Recorded information.
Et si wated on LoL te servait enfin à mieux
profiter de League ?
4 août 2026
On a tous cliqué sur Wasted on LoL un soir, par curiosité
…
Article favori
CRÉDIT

What is required. All of the data above should be reproduced word for word.

Solution for this task.
Et si wated on LoL te servait enfin à mieux
profiter de League ?
4 août 2026
On a tous cliqué sur Wasted on LoL un soir, par curiosité
…
Article favori
CRÉDIT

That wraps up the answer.